◆ Data for the task ◆
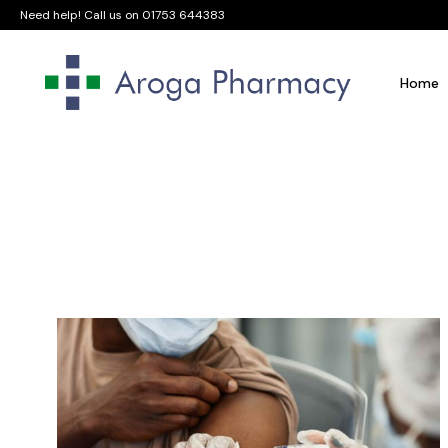
Need help! Call us on
01753 644383
Home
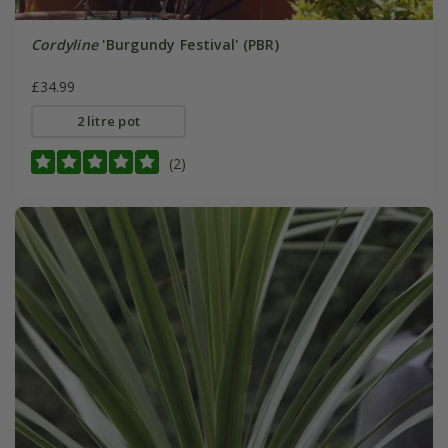
Cordyline
'Burgundy Festival' (PBR)
£34.99
2 litre pot
(2)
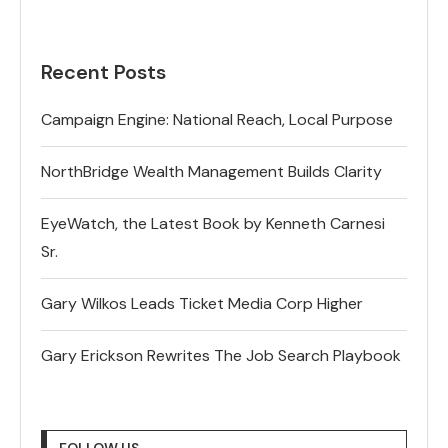
Recent Posts
Campaign Engine: National Reach, Local Purpose
NorthBridge Wealth Management Builds Clarity
EyeWatch, the Latest Book by Kenneth Carnesi
Sr.
Gary Wilkos Leads Ticket Media Corp Higher
Gary Erickson Rewrites The Job Search Playbook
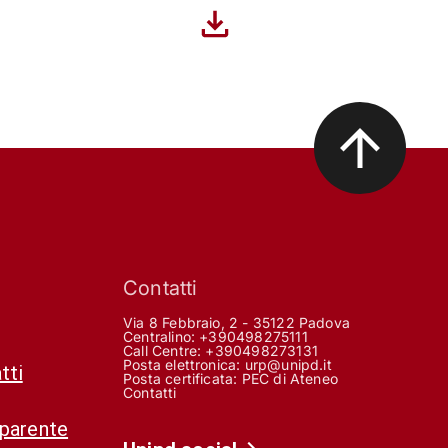
Contatti
Via 8 Febbraio, 2 - 35122 Padova
Centralino: +390498275111
Call Centre:
+390498273131
Posta elettronica:
urp@unipd.it
tti
Posta certificata:
PEC di Ateneo
Contatti
sparente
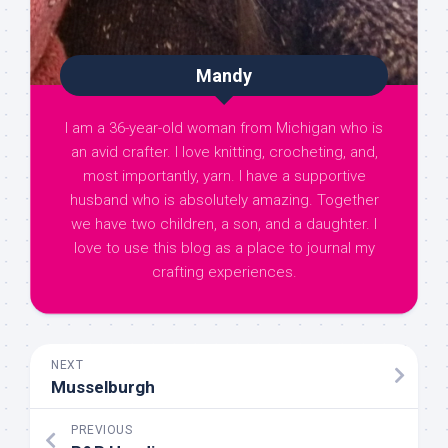
Mandy
I am a 36-year-old woman from Michigan who is
an avid crafter. I love knitting, crocheting, and,
most importantly, yarn. I have a supportive
husband who is absolutely amazing. Together
we have two children, a son, and a daughter. I
love to use this blog as a place to journal my
crafting experiences.
NEXT
Musselburgh
PREVIOUS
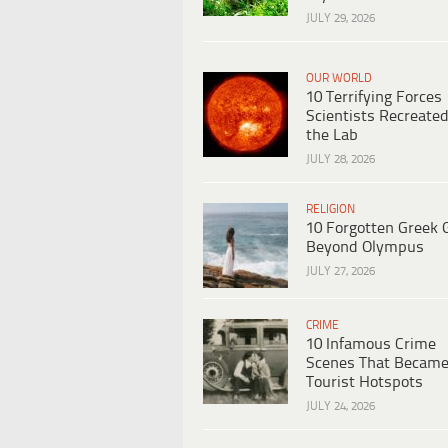
JULY 29, 2026
OUR WORLD
10 Terrifying Forces
Scientists Recreated
the Lab
JULY 28, 2026
RELIGION
10 Forgotten Greek 
Beyond Olympus
JULY 27, 2026
CRIME
10 Infamous Crime
Scenes That Becam
Tourist Hotspots
JULY 24, 2026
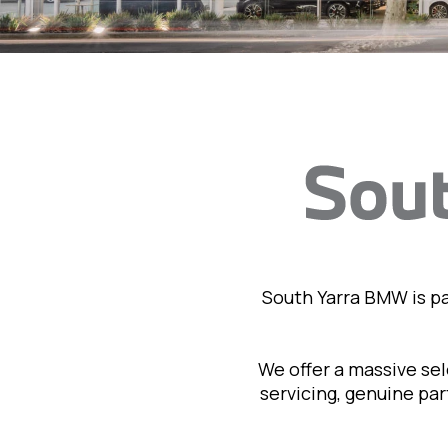
South Yarra BMW is p
We offer a massive se
servicing, genuine pa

◆ Activity ◆
Each line above should be returned exactly as it stands, minus any pictures.

◆ Output of the task ◆
Need help! Call us on
01753 644383
Home
Cordyline
'Burgundy Festival' (PBR)
£34.99
2 litre pot
(2)
Recent Posts
Campaign Engine: National Reach, Local Purpose
NorthBridge Wealth Management Builds Clarity
EyeWatch, the Latest Book by Kenneth Carnesi
Sr.
Gary Wilkos Leads Ticket Media Corp Higher
Gary Erickson Rewrites The Job Search Playbook
Contatti
Via 8 Febbraio, 2 - 35122 Padova
Centralino: +390498275111
Call Centre:
+390498273131
Posta elettronica:
urp@unipd.it
tti
Posta certificata:
PEC di Ateneo
Contatti
sparente
Mandy
I am a 36-year-old woman from Michigan who is
an avid crafter. I love knitting, crocheting, and,
most importantly, yarn. I have a supportive
husband who is absolutely amazing. Together
we have two children, a son, and a daughter. I
love to use this blog as a place to journal my
crafting experiences.
NEXT
Musselburgh
PREVIOUS
JULY 29, 2026
OUR WORLD
10 Terrifying Forces
Scientists Recreated
the Lab
JULY 28, 2026
RELIGION
10 Forgotten Greek 
Beyond Olympus
JULY 27, 2026
CRIME
10 Infamous Crime
Scenes That Becam
Tourist Hotspots
JULY 24, 2026
South Yarra BMW is p
We offer a massive se
servicing, genuine pa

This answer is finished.